Il y eut comme un coup de vent dans les ombres lumineuses qui dansaient autour d’eux. Riak n’en crut pas ses yeux. Elle vit les bayagas s’aligner comme une armée à la parade. La dernière vision qu’elle eut avant de dormir fut un chemin de lumière.
Comme l’avait dit la sœur, ils remontèrent le canyon le lendemain. Le temps était gris. Riak, en allant vers les feuillets, avait vu un caillou blanc. Elle était sûre qu’il n’était pas là la veille. Elle le ramassa. Elle se mit du blanc plein la main. Elle se prit à sourire. Le tréïbénalki avait retrouvé de la pierre de lune…

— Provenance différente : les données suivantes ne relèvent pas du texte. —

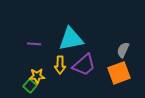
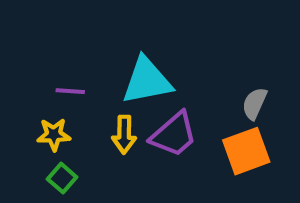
yellow star: (37, 76) -> (54, 135), moved

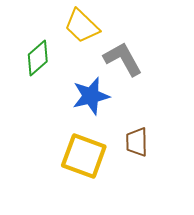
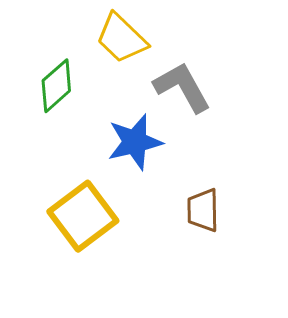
yellow square: (84, 156) -> (83, 216), moved, turned 33

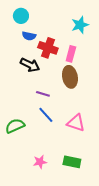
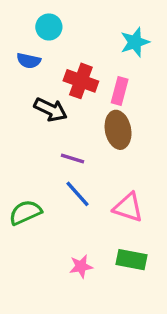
cyan circle: (21, 16) -> (49, 27), moved
blue semicircle: (29, 36) -> (29, 61), moved
pink star: (40, 162) -> (81, 266), moved
green rectangle: (72, 162) -> (132, 260), moved

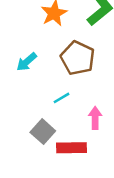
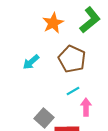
cyan line: (61, 98) -> (73, 91), moved

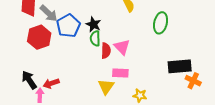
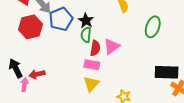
pink triangle: (122, 47) -> (112, 46), turned 30
pink rectangle: (120, 73) -> (92, 65), moved

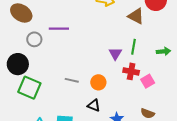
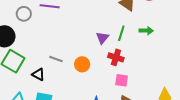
green arrow: (164, 51) -> (146, 31), moved
pink square: (148, 81) -> (122, 80), moved, turned 32
black triangle: (94, 105) -> (38, 74), moved

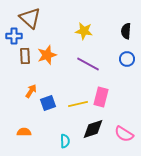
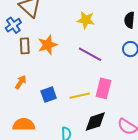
blue cross: (14, 36) -> (13, 25), turned -35
orange arrow: (31, 91) -> (21, 82), moved
orange semicircle: (24, 132) -> (24, 125), size x1.5

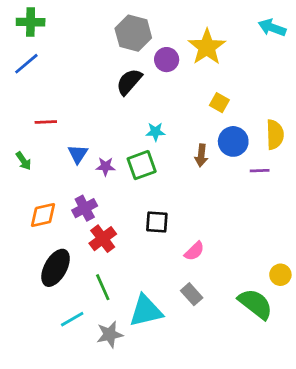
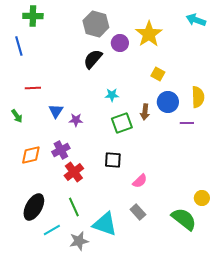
green cross: (31, 22) -> (33, 16), moved
blue line: (26, 64) -> (19, 46), turned -66
green square: (142, 165) -> (122, 123), moved
black ellipse: (56, 268) -> (34, 207), moved
cyan triangle: (146, 311) -> (105, 224), turned 32

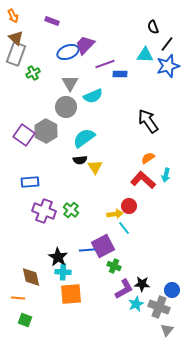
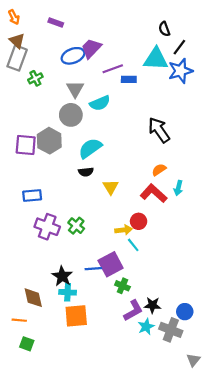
cyan triangle: (145, 55) -> (156, 59), size x1.4
purple square: (24, 135) -> (26, 145), turned -30
yellow triangle: (95, 167) -> (111, 187), moved
gray triangle: (167, 330) -> (193, 360), moved

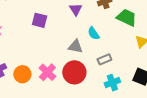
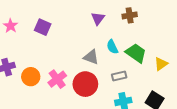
green trapezoid: (127, 18) -> (136, 53), moved
purple square: (40, 20) -> (43, 27), moved

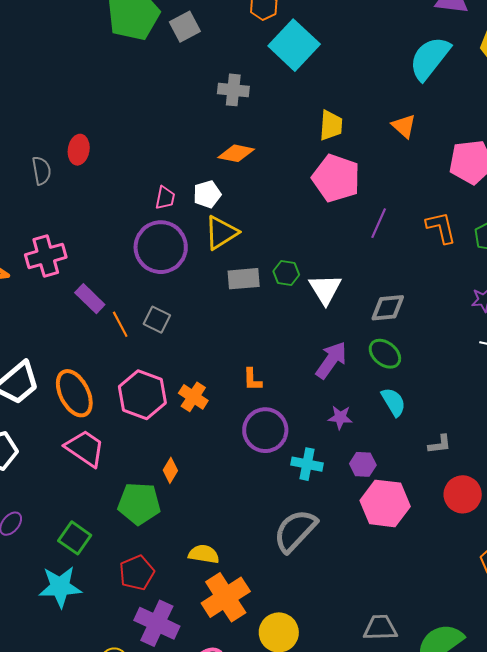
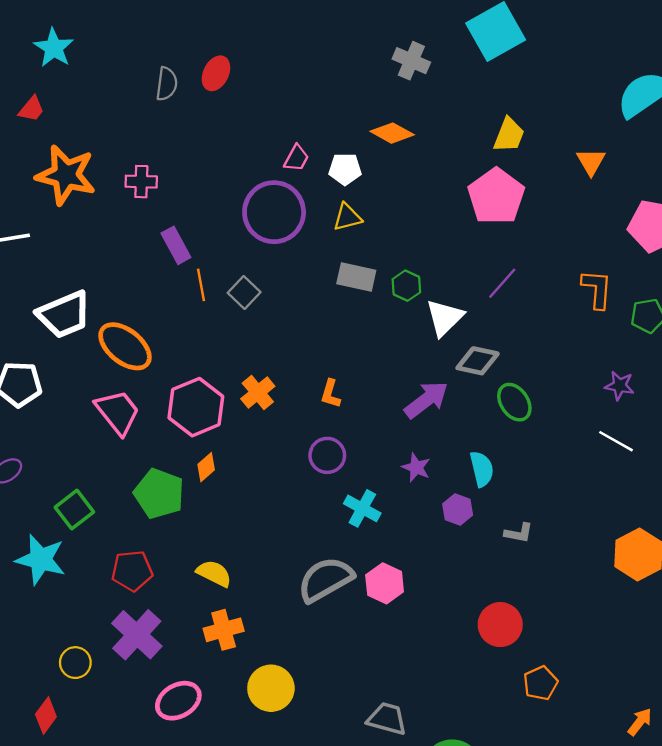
purple line: (379, 223) -> (502, 283), moved
yellow triangle: (221, 233) -> (347, 217), size x0.7
pink cross: (46, 256) -> (141, 182), size x0.7
gray diamond: (388, 308) -> (478, 361), moved
green ellipse: (385, 354) -> (514, 402), moved
orange ellipse: (74, 393) -> (125, 346), turned -42
pink hexagon: (142, 395) -> (196, 407), moved
purple circle: (265, 430) -> (327, 455), size x0.7
purple hexagon: (363, 464) -> (458, 510), moved
red circle: (463, 494) -> (500, 625), moved
pink hexagon: (385, 503) -> (385, 583), moved, size x0.7
orange cross: (226, 597) -> (224, 630), size x0.7

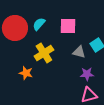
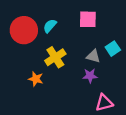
pink square: (68, 26) -> (88, 19), moved
purple star: (87, 74) -> (90, 76), moved

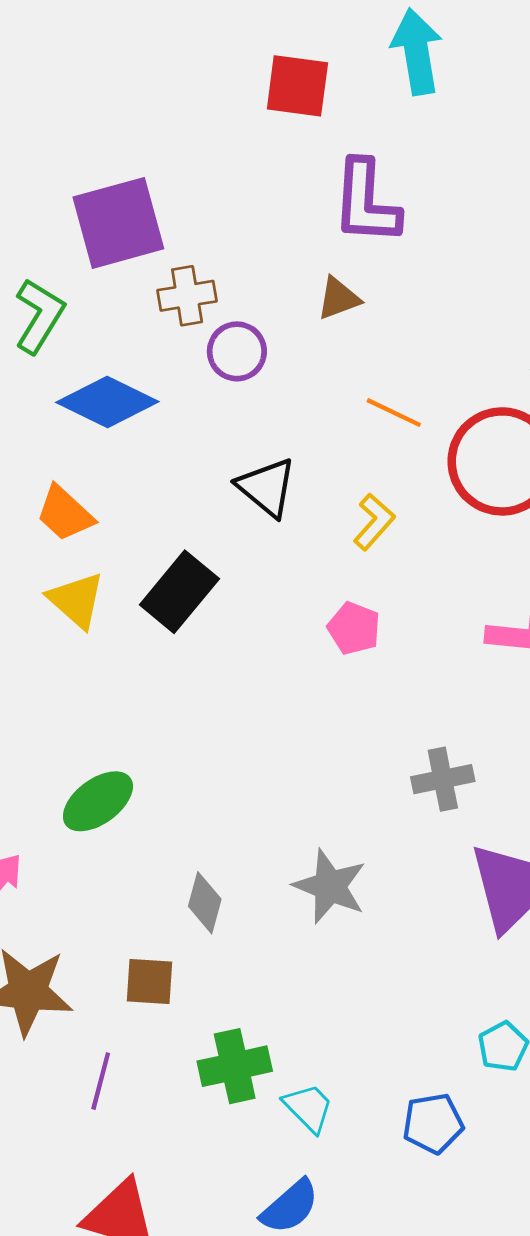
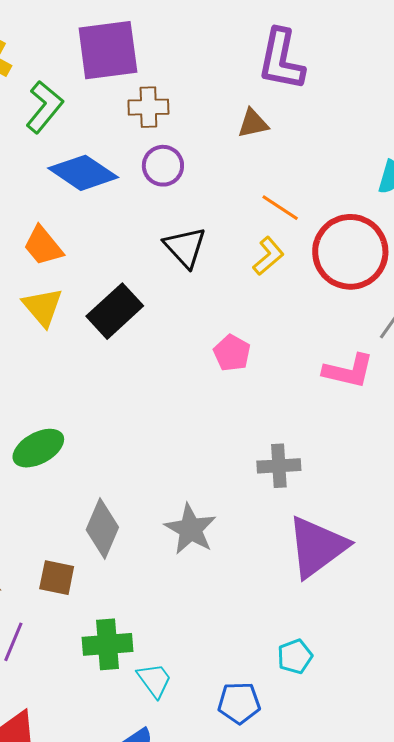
purple circle: (237, 351) -> (163, 166), moved
yellow L-shape: (374, 522) -> (268, 256), moved
gray diamond: (205, 903) -> (102, 528), size x1.4

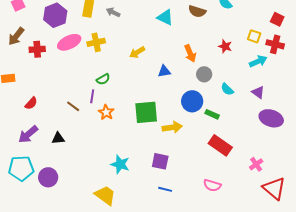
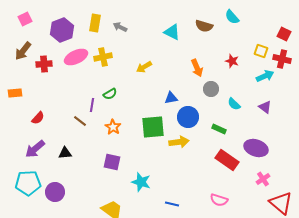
blue triangle: (164, 71) -> (171, 98), moved
purple line: (92, 96) -> (92, 105), moved
blue circle: (192, 101) -> (188, 117), moved
purple ellipse: (271, 118) -> (256, 148), moved
purple square: (160, 161) -> (112, 162), moved
cyan star: (120, 164) -> (141, 182), moved

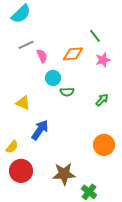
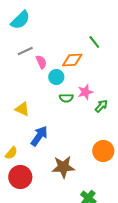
pink star: (103, 60) -> (85, 92), moved
cyan circle: (53, 78) -> (56, 77), moved
brown star: (64, 174) -> (63, 167), moved

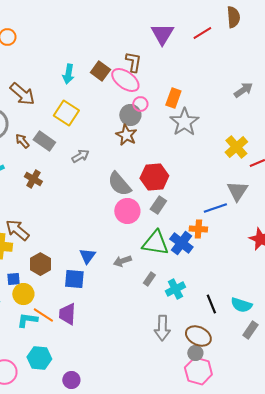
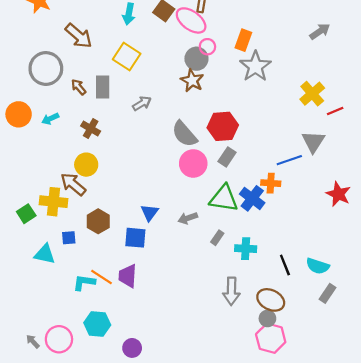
gray rectangle: (44, 141) -> (103, 87), turned 55
cyan cross: (175, 289) -> (246, 249), turned 30
yellow circle: (23, 294) -> (86, 165), moved

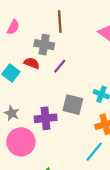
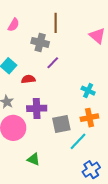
red semicircle: (32, 63) -> (28, 79), moved, turned -32
gray square: (73, 105) -> (61, 124), moved, turned -30

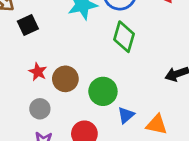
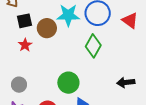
red star: (38, 72) -> (25, 45), moved
brown circle: (65, 79) -> (47, 28), moved

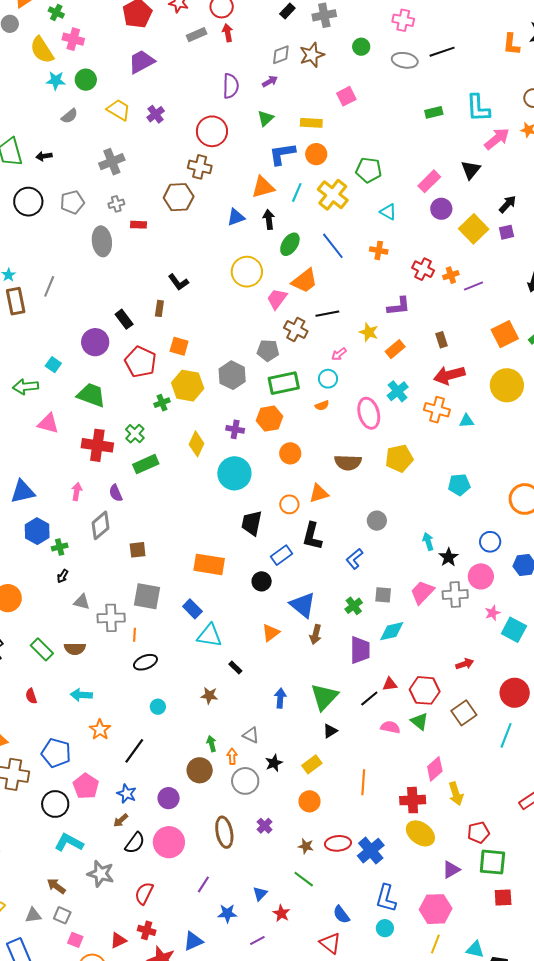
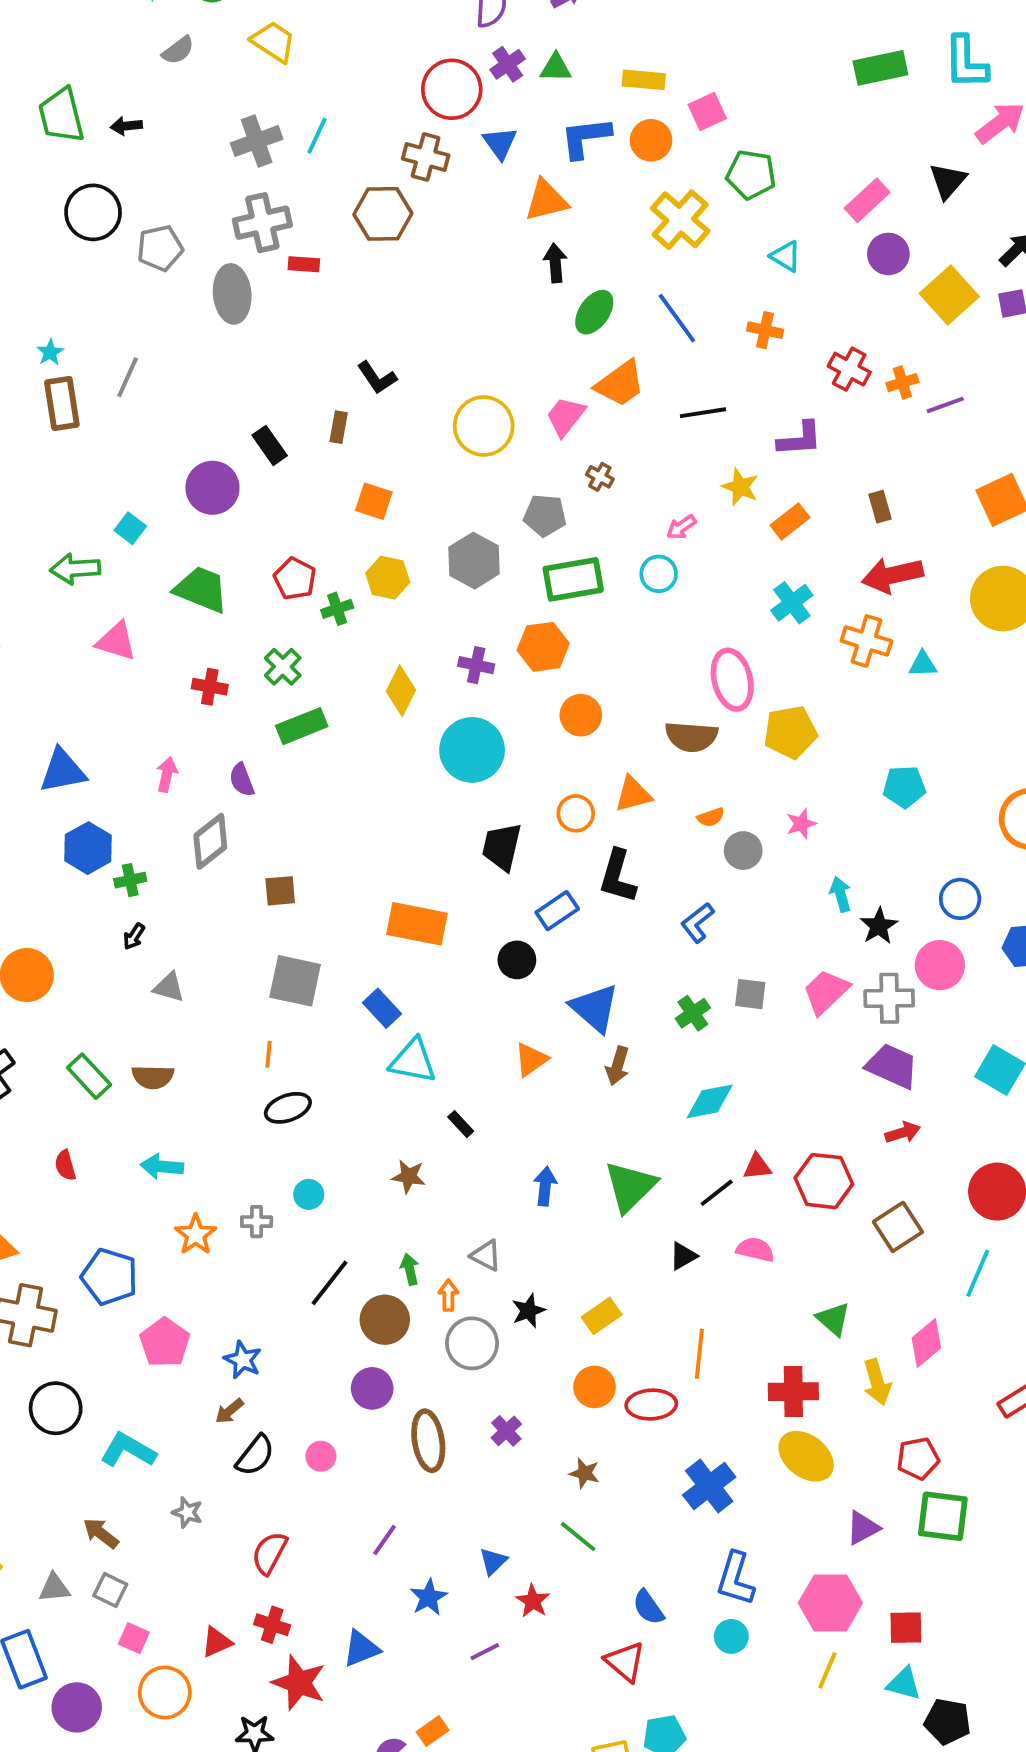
pink square: (346, 96) -> (707, 111), moved
green rectangle: (434, 112) -> (880, 68), size x1.5
purple cross: (156, 114) -> (508, 64), moved
green triangle: (266, 118) -> (556, 68), turned 42
cyan line: (297, 192) -> (317, 136), moved
gray pentagon: (72, 202) -> (160, 248), moved
gray cross: (116, 204) -> (262, 223), size x1.8
blue triangle: (236, 217) -> (500, 143), moved, turned -48
yellow circle: (247, 272) -> (484, 426), moved
black line: (327, 314) -> (703, 413), moved
brown cross: (296, 329) -> (600, 477), size x0.6
red pentagon: (140, 362) -> (295, 579), moved, size x0.7
yellow hexagon: (188, 386) -> (388, 578), size x0.7
orange semicircle: (322, 406) -> (711, 817), moved
pink ellipse: (369, 413) -> (732, 680), moved
red cross: (97, 445) -> (210, 687), size x0.6
pink star: (493, 613) -> (801, 824), moved
gray cross: (111, 618) -> (257, 1222), moved, size x0.6
cyan diamond: (392, 631) -> (710, 1101), moved
purple trapezoid: (360, 650) -> (892, 1066), moved, turned -68
green triangle: (420, 721) -> (833, 1319), moved
black triangle: (330, 731) -> (683, 1256), moved
black line: (134, 751) -> (329, 1283), moved
pink diamond: (435, 769) -> (926, 1343), moved
purple circle: (169, 798) -> (372, 1388), moved
black circle: (55, 804) -> (56, 1408), moved
pink circle: (169, 842) -> (321, 1456), size x0.5
red ellipse: (338, 843) -> (651, 1405), moved
gray star: (101, 874) -> (187, 1512), size x0.6
red square: (503, 897) -> (906, 1628), moved
blue star: (227, 913) -> (429, 1597), turned -30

Le canyon était assez large pour abriter un cours d’eau. La végétation en profitait. Elle était composée de buissons et d’arbustes. Ils marchèrent en suivant le lit de la rivière vers l’amont toute la matinée. De loin, Riak vit le cul-de-sac. C’était une falaise d’où tombait l’eau. Cela lui rappela la cascade de la vallée de Sorayib. La sœur s’arrêta au bord de la vasque où tombait l’eau. Elle dit à Baillonde de l’attendre là avec les ânes. Puis elle fit décharger les ânes. Elle répartit les charges sur chacun et prit sa part.
L’escalade de l’étroit chemin fut difficile. La pierre était glissante d’humidité et les charges lourdes. Riak serra les dents pour y arriver. Il leur fallut presque tout l’après-midi pour atteindre le haut.
Epuisée, elle marchait comme un automate. Elle faillit rentrer dans celle qui la précédait. Elle s’arrêta et leva les yeux pour comprendre pourquoi les autres s’étaient arrêtées.
Elle poussa un cri d’étonnement.
Dans la lumière du soir, le sanctuaire de Nairav semblait briller.